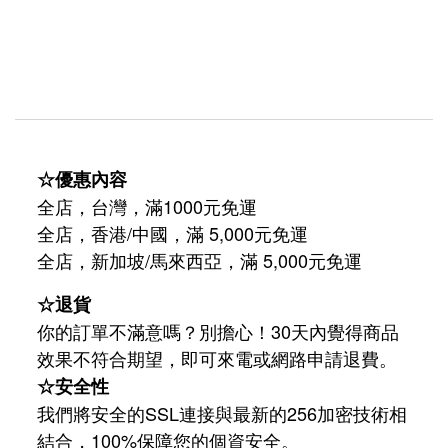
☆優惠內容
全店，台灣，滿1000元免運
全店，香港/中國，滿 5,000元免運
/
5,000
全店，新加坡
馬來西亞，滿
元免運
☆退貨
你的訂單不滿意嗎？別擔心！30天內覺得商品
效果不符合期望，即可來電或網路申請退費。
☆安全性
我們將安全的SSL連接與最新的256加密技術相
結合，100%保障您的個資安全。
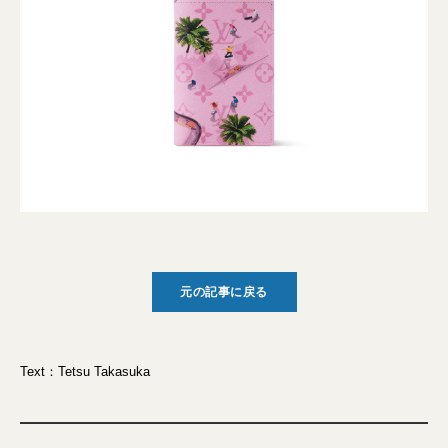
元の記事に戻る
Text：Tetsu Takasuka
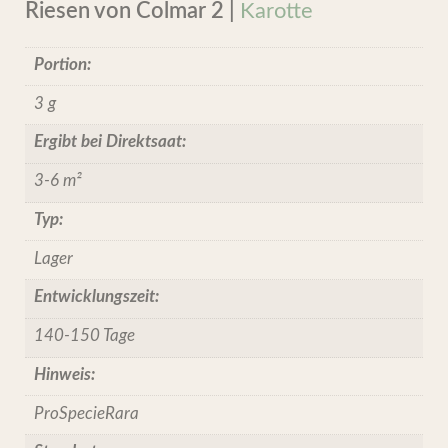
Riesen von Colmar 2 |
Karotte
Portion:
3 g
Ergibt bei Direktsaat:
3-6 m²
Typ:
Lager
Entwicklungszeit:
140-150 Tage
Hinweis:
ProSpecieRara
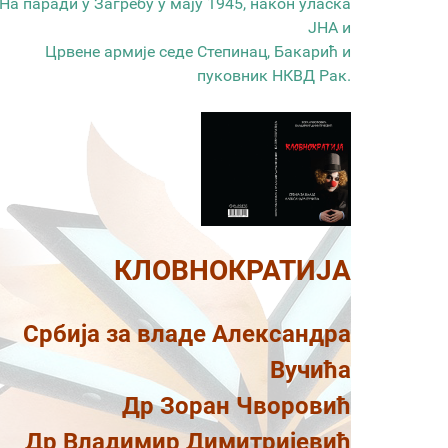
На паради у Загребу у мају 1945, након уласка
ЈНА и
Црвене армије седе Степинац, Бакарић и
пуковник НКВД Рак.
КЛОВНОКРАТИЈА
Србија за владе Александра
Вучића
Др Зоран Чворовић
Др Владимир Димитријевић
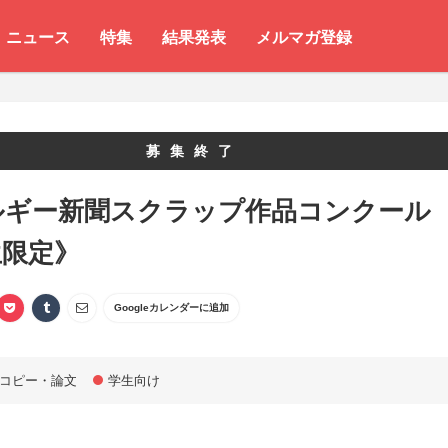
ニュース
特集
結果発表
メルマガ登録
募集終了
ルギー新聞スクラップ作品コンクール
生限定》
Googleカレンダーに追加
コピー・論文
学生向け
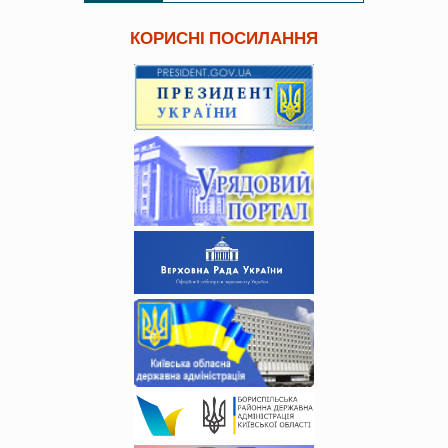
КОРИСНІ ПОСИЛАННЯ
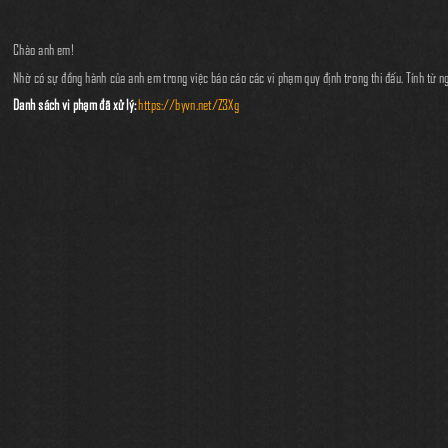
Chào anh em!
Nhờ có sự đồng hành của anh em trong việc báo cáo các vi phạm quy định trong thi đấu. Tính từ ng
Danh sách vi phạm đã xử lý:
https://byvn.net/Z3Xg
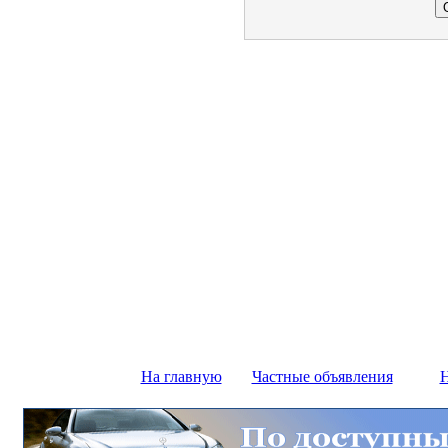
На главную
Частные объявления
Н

★ ★ ★ ★ ★ ★ ★

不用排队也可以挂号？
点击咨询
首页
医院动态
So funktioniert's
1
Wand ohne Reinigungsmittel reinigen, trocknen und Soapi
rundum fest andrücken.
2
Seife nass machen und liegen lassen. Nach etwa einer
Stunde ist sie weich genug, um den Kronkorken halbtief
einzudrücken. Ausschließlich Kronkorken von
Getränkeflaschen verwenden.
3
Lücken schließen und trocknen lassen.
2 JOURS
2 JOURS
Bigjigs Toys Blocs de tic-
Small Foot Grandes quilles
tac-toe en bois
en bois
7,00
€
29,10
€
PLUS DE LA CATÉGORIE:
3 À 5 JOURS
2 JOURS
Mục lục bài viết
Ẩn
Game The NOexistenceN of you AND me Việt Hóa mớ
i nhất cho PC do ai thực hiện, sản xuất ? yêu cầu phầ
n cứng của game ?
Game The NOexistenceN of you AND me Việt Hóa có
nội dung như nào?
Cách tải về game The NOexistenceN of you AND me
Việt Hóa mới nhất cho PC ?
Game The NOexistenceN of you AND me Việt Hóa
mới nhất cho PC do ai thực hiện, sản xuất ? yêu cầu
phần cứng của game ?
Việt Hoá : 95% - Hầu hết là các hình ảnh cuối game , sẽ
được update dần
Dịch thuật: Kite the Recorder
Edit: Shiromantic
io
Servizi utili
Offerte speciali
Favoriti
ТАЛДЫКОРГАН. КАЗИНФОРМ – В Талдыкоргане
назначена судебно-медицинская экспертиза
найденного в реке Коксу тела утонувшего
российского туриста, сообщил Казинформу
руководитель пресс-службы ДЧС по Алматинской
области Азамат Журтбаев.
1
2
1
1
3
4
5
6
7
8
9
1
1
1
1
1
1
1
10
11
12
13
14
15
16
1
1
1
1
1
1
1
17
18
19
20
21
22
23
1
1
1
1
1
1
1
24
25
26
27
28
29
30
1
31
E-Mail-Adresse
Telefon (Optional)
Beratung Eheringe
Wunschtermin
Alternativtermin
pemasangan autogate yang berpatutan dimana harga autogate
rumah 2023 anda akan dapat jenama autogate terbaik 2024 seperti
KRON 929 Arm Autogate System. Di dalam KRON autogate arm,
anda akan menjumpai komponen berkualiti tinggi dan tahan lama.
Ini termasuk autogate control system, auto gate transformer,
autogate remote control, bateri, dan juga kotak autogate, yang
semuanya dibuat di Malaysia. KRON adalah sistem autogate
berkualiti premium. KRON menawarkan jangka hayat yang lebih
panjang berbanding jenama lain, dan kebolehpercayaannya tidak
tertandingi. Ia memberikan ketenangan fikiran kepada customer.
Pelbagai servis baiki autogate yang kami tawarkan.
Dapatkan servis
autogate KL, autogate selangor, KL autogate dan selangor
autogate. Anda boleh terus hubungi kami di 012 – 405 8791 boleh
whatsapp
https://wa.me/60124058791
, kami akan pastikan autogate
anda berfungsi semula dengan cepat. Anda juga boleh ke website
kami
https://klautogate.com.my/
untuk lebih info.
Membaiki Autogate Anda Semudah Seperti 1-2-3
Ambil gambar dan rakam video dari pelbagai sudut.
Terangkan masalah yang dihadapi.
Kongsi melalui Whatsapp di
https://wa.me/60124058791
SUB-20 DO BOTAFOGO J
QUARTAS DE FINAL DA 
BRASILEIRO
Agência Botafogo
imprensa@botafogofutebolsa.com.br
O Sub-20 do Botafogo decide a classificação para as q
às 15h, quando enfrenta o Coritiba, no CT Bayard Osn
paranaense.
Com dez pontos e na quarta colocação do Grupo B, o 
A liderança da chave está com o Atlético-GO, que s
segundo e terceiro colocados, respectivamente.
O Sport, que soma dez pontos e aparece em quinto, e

★ ★ ★ ★ ★ ★ ★

EXERCISE → Note how many lines in the data above have the string "control" in them, and give that number by itself.

PROBLEM SOLUTION → 2